TASK STATEMENT >>
Extract all lines in the data that contain the word "Gottesdienstordnung".

Extracted page text data >>
#####

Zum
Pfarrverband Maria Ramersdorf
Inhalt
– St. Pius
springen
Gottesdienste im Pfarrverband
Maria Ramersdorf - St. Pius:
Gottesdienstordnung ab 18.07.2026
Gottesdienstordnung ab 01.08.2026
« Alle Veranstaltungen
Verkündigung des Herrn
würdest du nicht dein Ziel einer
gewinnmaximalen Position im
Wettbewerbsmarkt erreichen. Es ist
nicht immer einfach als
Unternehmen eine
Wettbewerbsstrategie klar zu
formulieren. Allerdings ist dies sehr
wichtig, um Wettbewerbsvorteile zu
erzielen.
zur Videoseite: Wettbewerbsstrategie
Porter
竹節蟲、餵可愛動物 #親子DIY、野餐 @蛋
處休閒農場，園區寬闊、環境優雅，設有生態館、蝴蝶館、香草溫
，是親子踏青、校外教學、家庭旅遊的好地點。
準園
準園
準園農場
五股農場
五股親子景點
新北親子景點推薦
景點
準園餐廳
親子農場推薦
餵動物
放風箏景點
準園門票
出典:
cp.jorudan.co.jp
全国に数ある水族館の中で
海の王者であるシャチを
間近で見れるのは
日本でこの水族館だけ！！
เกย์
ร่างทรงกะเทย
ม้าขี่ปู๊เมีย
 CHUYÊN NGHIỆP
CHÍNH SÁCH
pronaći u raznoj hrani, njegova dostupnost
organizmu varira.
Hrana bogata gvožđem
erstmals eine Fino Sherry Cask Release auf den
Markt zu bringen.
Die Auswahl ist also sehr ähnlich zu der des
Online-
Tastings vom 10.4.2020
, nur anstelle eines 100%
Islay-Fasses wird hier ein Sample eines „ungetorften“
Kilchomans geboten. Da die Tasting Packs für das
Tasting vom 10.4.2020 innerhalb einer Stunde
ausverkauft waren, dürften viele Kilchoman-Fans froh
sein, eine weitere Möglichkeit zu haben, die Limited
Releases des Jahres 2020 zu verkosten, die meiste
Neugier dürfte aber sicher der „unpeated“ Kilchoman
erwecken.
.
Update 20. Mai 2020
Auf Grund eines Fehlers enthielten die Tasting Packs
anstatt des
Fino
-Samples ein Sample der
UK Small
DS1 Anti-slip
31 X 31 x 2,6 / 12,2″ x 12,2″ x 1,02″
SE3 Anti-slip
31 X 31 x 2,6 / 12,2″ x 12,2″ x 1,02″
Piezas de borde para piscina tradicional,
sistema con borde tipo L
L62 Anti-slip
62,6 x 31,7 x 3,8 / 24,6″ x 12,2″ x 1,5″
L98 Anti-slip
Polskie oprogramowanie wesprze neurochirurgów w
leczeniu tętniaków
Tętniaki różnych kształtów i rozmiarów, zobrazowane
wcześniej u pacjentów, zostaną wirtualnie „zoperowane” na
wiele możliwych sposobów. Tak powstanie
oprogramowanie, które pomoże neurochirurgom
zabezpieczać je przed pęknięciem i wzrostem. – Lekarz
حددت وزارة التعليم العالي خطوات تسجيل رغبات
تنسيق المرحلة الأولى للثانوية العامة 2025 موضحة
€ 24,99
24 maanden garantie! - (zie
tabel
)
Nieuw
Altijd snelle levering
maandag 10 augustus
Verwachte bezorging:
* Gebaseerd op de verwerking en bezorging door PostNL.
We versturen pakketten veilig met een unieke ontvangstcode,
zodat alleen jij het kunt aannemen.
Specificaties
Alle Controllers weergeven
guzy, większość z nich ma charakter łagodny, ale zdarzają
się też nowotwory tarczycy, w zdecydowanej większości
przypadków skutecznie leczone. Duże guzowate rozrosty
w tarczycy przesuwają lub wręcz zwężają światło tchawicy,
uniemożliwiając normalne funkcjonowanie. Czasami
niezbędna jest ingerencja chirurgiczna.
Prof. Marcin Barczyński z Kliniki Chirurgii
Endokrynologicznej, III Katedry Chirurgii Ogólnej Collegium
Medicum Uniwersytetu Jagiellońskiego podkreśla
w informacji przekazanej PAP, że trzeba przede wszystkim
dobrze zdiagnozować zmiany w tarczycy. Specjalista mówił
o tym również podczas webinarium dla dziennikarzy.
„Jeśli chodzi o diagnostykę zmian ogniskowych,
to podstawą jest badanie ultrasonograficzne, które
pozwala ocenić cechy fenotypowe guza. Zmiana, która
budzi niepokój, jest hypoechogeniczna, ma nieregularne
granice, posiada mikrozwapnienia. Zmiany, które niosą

#####

TASK SOLUTION >>
Gottesdienstordnung ab 18.07.2026
Gottesdienstordnung ab 01.08.2026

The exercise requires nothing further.